The first kind of methods mainly include CDR walking, chain shuffling, and DNA shuffling. CDR walking refers to a piecewise random mutation and ensures that the two adjacent mutation regions overlap, so that the mutation covers the entire CDR region.

Shuffling reshuffles the pairing of VH and VL of the antibody, while DNA shuffling reshuffles the sequence of the V region of the antibody. In DNA shuffling, mutations are not limited to CDR regions, but also include FR regions, as the FR regions may also contribute to the binding of antibodies to antigens. The libraries built by these methods have a large capacity and a large workload.

Compared to constructing large libraries, small library construction is more sequence-oriented.

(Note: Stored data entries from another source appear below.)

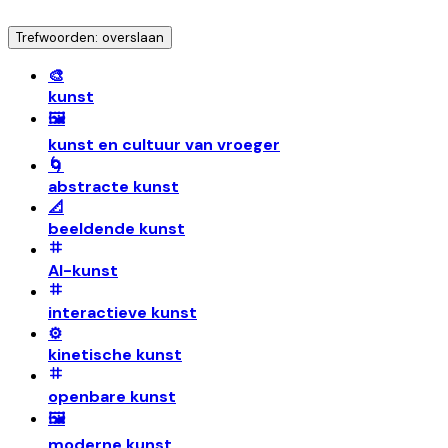
Trefwoorden: overslaan
🎨
kunst
🖼️
kunst en cultuur van vroeger
🌀
abstracte kunst
📐
beeldende kunst
AI-kunst
interactieve kunst
⚙️
kinetische kunst
openbare kunst
🖼️
moderne kunst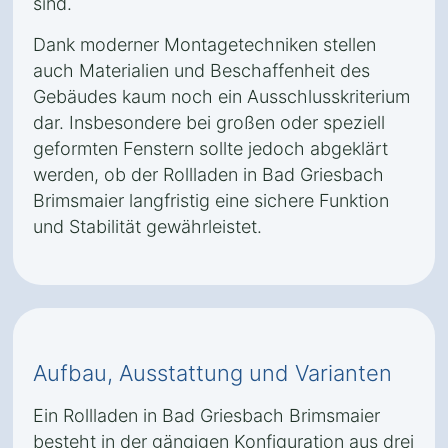
sind.
Dank moderner Montagetechniken stellen
auch Materialien und Beschaffenheit des
Gebäudes kaum noch ein Ausschlusskriterium
dar. Insbesondere bei großen oder speziell
geformten Fenstern sollte jedoch abgeklärt
werden, ob der Rollladen in Bad Griesbach
Brimsmaier langfristig eine sichere Funktion
und Stabilität gewährleistet.
Aufbau, Ausstattung und Varianten
Ein Rollladen in Bad Griesbach Brimsmaier
besteht in der gängigen Konfiguration aus drei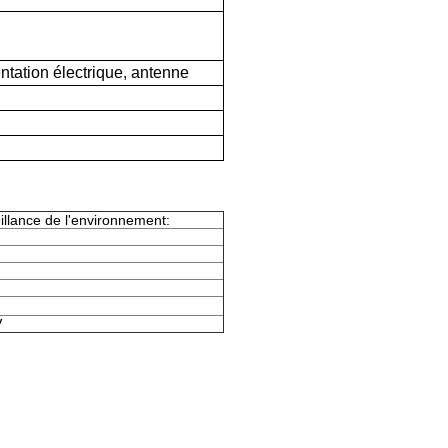
ntation électrique, antenne
illance de l'environnement:
V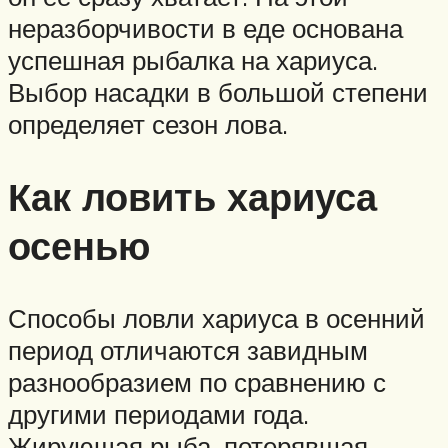
неразборчивости в еде основана
успешная рыбалка на хариуса.
Выбор насадки в большой степени
определяет сезон лова.
Как ловить хариуса
осенью
Способы ловли хариуса в осенний
период отличаются завидным
разнообразием по сравнению с
другими периодами года.
Жирующая рыба, потерявшая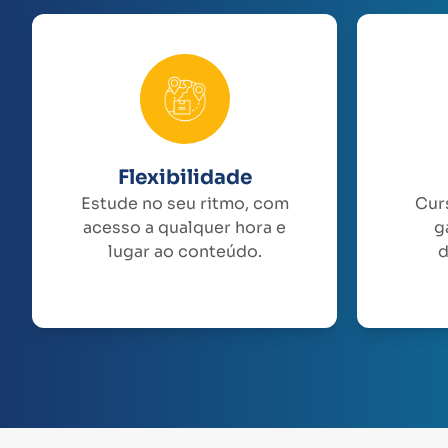
Flexibilidade
Estude no seu ritmo, com
Cur
acesso a qualquer hora e
g
lugar ao conteúdo.
d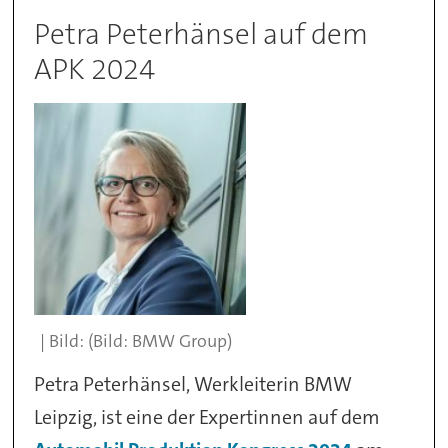
Petra Peterhänsel auf dem
APK 2024
(Bild: BMW Group)
Petra Peterhänsel, Werkleiterin BMW
Leipzig, ist eine der Expertinnen auf dem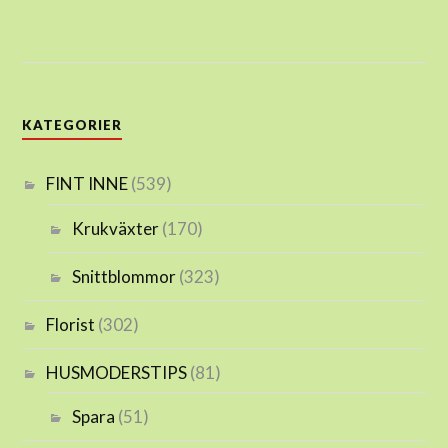
KATEGORIER
FINT INNE
(539)
Krukväxter
(170)
Snittblommor
(323)
Florist
(302)
HUSMODERSTIPS
(81)
Spara
(51)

In the absence of other information, it is customary to prioritize random mutations in the CDR3 region of the heavy chain, since the heavy chain CDR3 region plays a key role in antigen-antibody binding. However, to truly improve the efficiency of affinity optimization, exhausted information is required for finding more precise mutation areas. Selecting current mutation region mainly bases on the structural information of the antigen-antibody complex or the prediction of the germline gene hotspot.

 

1) Mutation region selection based on structural information of antigen-antibody complexes

After resolving the antibody antigen complex, the site information of the interaction between the two is therefore obtained, and then more precise mutation and database construction can be carried out. An article published in MorphoSys AG in 2016 describes their work to increase the affinity of their own anti-human GM-CSF antibody MOR103. After knowing how the antibody binds to the antigen, they randomly mutated the CDR-H2 and CDR-L3 of the antibody, and screened the high-affinity sequence by phage display, and then filtered the heavy and light chains. After pairing, a new "cross-cloned" antibody was obtained: the in vitro inhibition of GM-CSF and GM-CSFR binding compared the potency of these four antibodies. In addition, they also analyzed the structures of the complexes of these four antibodies combined with GM-CSF and compared them to explore the structure-activity relationship.

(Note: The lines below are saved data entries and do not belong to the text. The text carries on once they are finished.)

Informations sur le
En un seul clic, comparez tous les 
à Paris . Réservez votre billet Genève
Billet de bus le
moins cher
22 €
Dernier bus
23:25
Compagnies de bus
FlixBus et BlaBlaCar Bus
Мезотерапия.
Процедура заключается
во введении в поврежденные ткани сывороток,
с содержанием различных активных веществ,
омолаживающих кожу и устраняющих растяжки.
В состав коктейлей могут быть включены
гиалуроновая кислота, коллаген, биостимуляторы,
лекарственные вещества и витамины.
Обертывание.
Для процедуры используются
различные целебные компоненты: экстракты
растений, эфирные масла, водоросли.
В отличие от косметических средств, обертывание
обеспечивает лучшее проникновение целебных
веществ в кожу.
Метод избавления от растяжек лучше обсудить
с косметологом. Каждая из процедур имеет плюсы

2) Selection of mutation regions based on germline gene hotspots

Germline hotspots are the preferential mutation regions in the process of high frequency mutations in somatic cells, almost all within the CDR region. It plays a key role in increasing the affinity of the antibody, so the germline hotspots of the antibody can be prioritized when the affinity is matured in vitro. The specific method is to use the database to compare the sequence of the antibody and the antibody germline gene, and to combine the sequence similarity and the coordinate sequence of the RGYW motifs to predict the germline hotspots, then mutate at these hot spots, and construct a small library for screening. As early as 2009, Ira Pastan's group published a protocol, taking anti-CD22 monoclonal antibody as an example, using germline hotspots prediction and phage display technology to improve antibody affinity.

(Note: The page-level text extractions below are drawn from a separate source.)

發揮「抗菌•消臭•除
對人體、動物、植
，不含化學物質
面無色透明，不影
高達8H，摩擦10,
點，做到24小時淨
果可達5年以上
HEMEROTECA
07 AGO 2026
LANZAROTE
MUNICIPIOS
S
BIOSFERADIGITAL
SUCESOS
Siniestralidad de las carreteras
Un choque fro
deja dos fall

As for the method of introducing mutation, the simpler is error-prone PCR, but it is difficult to achieve a good mutation effect. Another popular one is to design a mutation on the primer, that is, to artificially synthesize a primer library with a mutation region. There are many specific design methods, including controlling the number of mutated bases, controlling the probability of occurrence of various bases at each locus, in order to meet the demand for library capacity and bias.



2.2 Screening methods

Library-based antibody affinity maturation is basically the same as library-based antibody preliminary screening, mainly utilizing phage display, yeast display, ribosome display and other systems. The advantages are: phage display has the relatively simple process; yeast display is combined with flow sorting, detection and screening simultaneously; ribosome display has large capacity system that can be used for screening large libraries. The in vitro evolution of the library can be achieved. These technologies have their own advantages and disadvantages, and they are selected according to actual needs.